ABOUT THIS EXERCISE: State only how many lines below include the string "every".

----- THE DATA -----

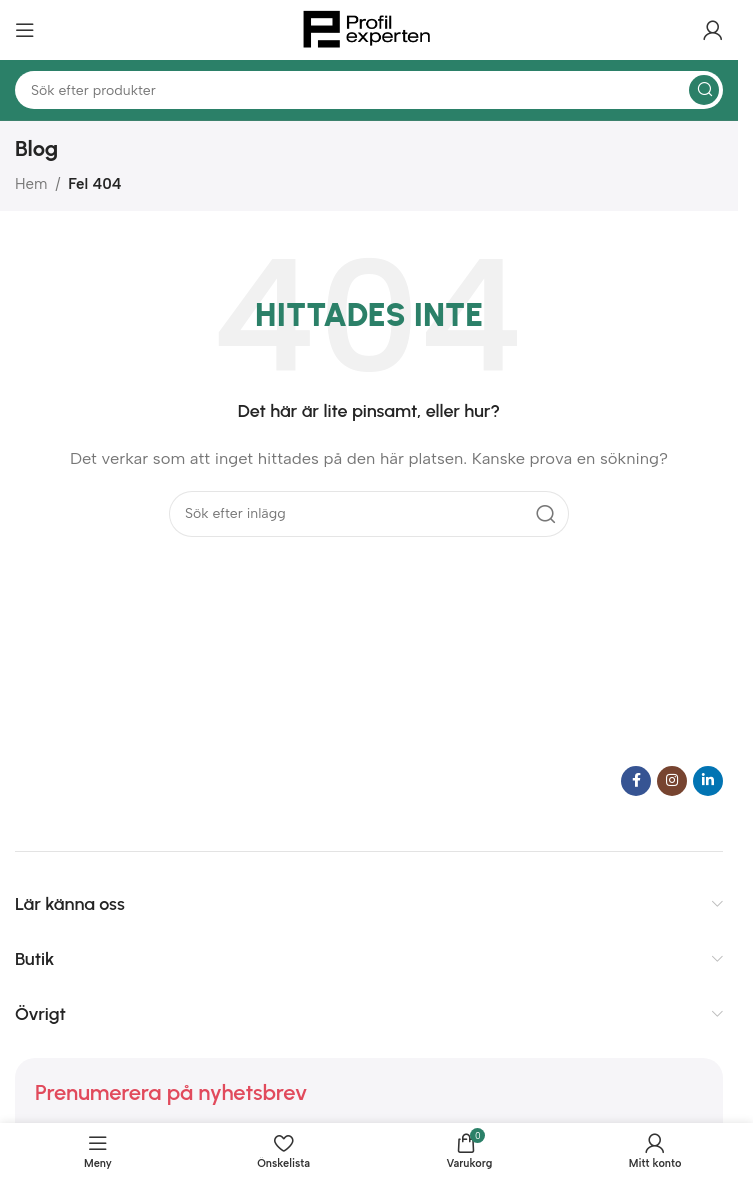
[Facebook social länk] (636, 781)
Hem (31, 184)
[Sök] (369, 90)
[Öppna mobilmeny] (25, 30)
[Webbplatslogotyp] (369, 29)
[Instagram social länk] (672, 781)
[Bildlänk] (140, 779)
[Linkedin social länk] (708, 781)
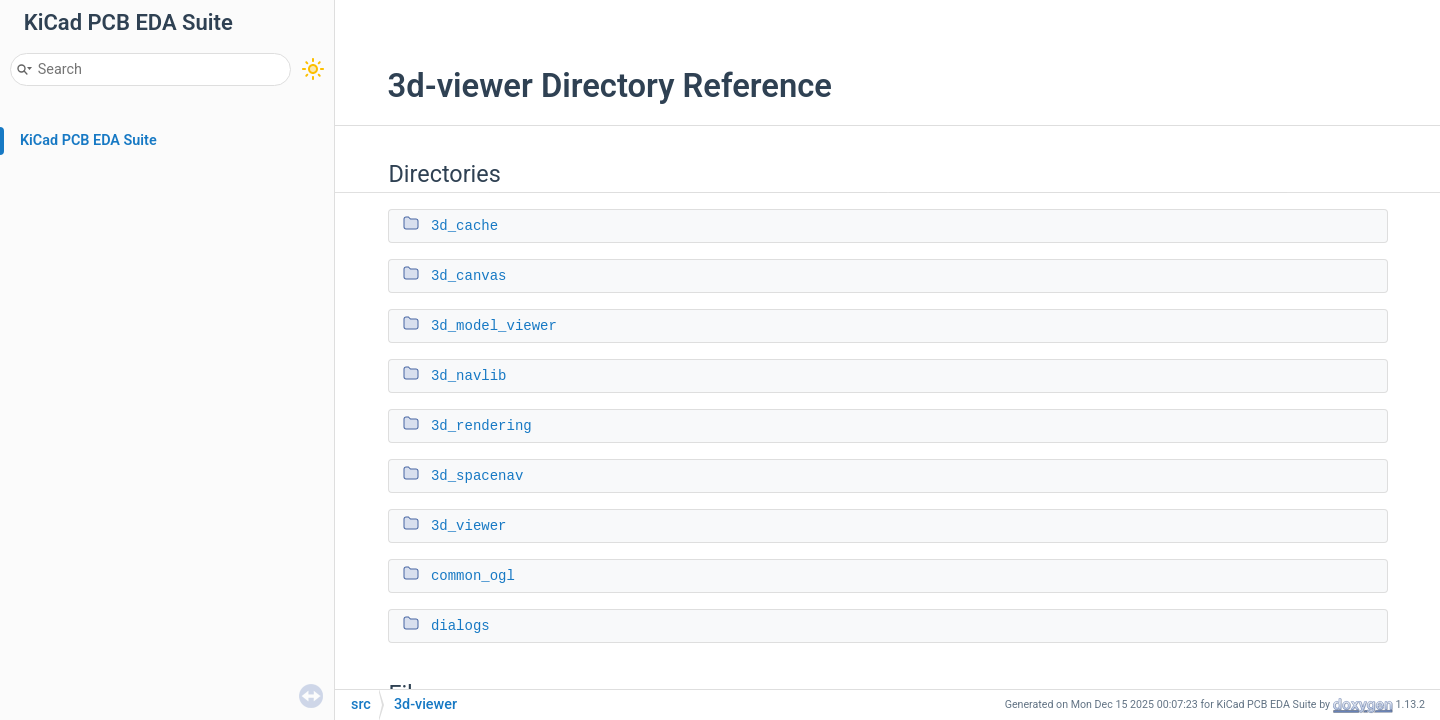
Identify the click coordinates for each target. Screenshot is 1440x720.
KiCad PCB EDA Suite (88, 140)
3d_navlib (469, 376)
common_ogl (473, 576)
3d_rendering (481, 426)
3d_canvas (469, 276)
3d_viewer (469, 526)
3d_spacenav (477, 476)
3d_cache (464, 226)
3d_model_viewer (494, 326)
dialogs (460, 626)
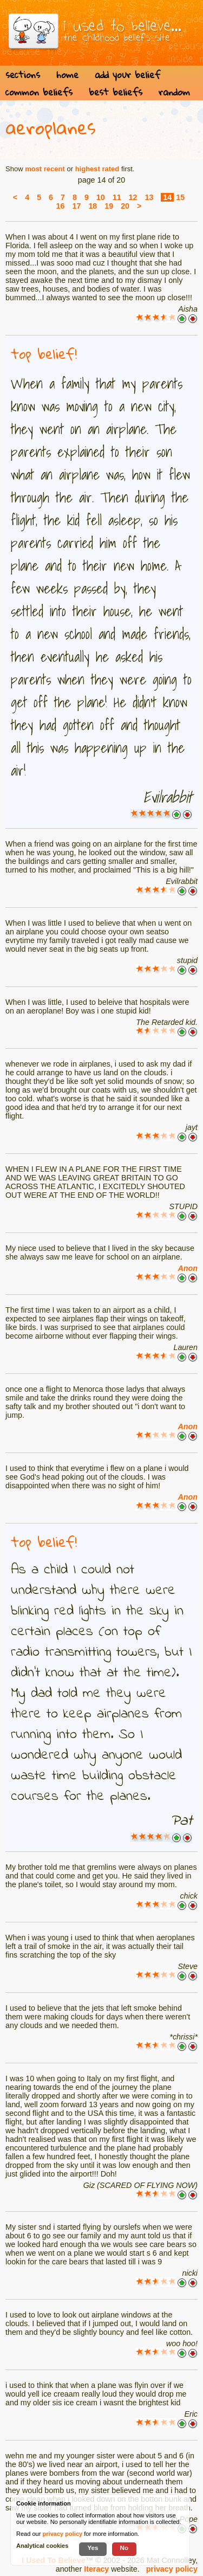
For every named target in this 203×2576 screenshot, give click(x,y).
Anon (188, 1268)
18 (92, 206)
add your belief (127, 74)
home (67, 74)
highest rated (97, 169)
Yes (92, 2547)
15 (180, 197)
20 (125, 206)
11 (117, 197)
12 (133, 197)
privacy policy (172, 2569)
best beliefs (115, 91)
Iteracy (96, 2569)
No (124, 2547)
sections (22, 74)
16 (60, 206)
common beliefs (39, 91)
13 (149, 197)
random (174, 91)
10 (100, 197)
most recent (45, 169)
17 (76, 206)
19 (108, 206)
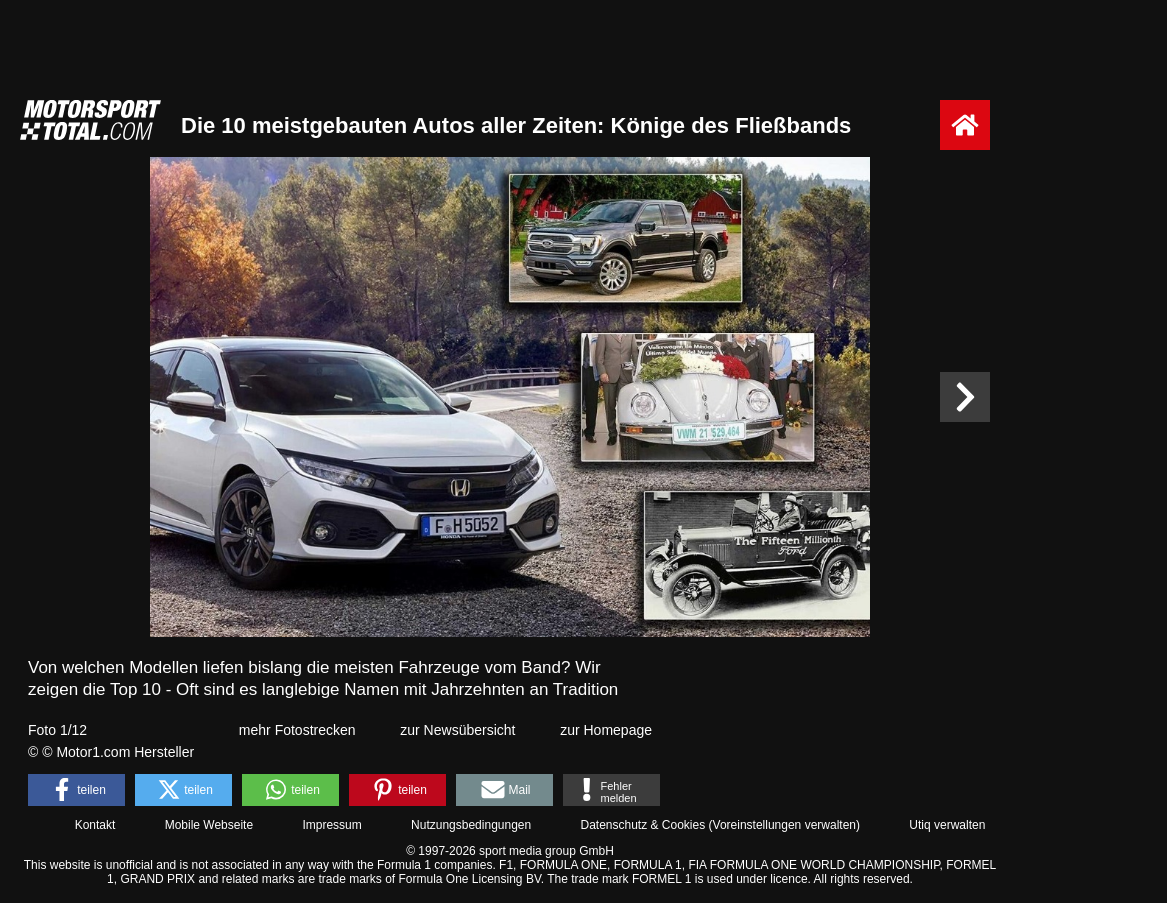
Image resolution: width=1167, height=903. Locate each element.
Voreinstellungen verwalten (784, 825)
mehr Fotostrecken (297, 730)
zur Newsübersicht (457, 730)
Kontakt (95, 825)
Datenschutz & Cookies (642, 825)
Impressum (331, 825)
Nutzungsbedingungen (471, 825)
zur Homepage (606, 730)
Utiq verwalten (947, 825)
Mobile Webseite (209, 825)
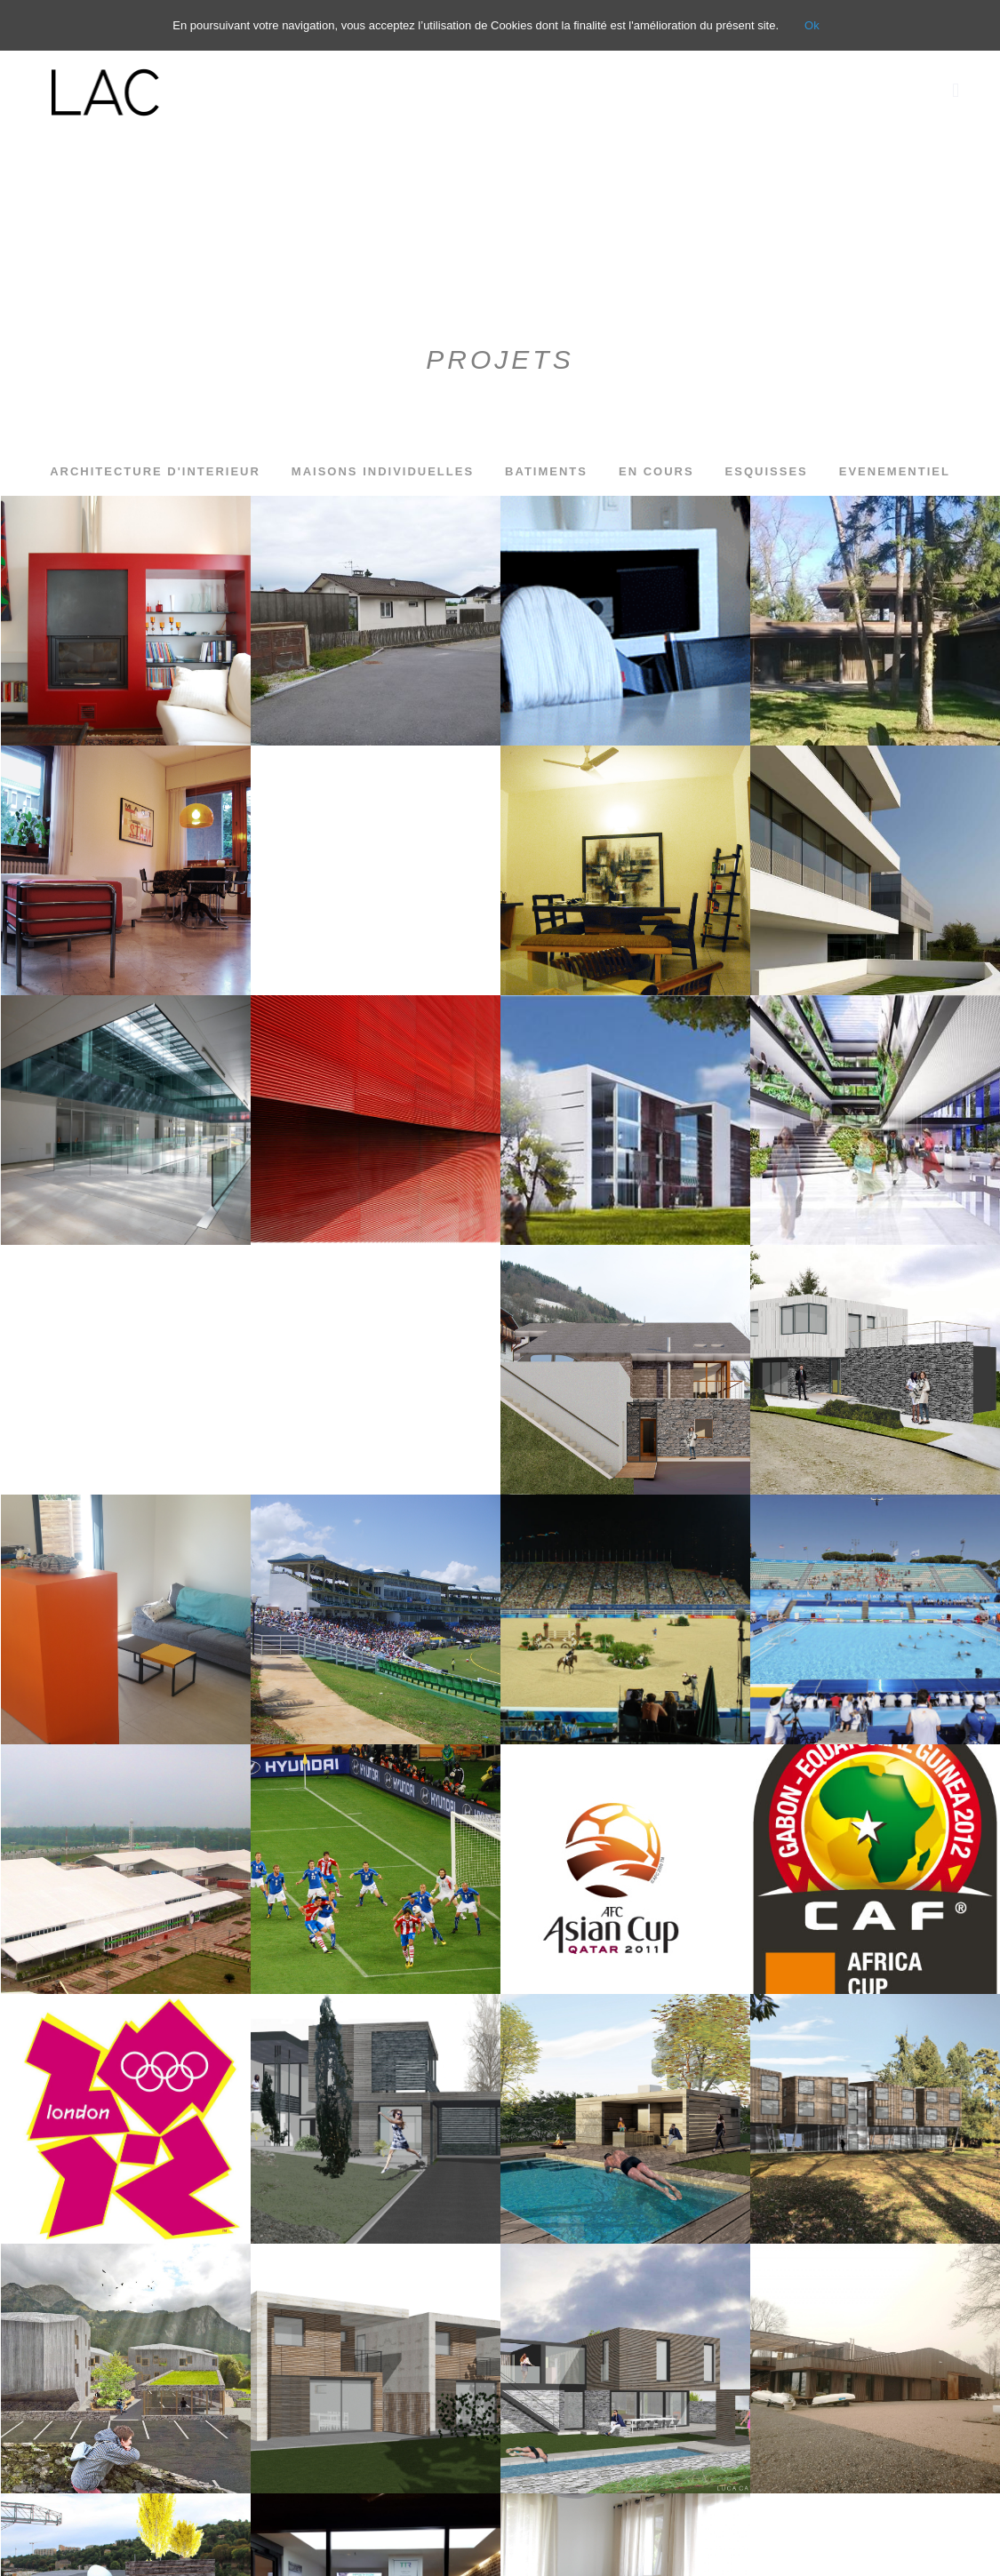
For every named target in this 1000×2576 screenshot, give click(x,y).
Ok (812, 25)
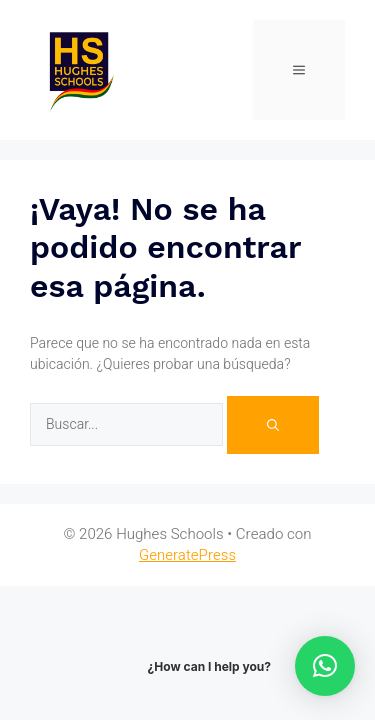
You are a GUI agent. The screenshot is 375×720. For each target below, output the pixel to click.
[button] (325, 666)
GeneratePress (187, 555)
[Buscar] (273, 425)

-----

EXPECTED OUTPUT: 2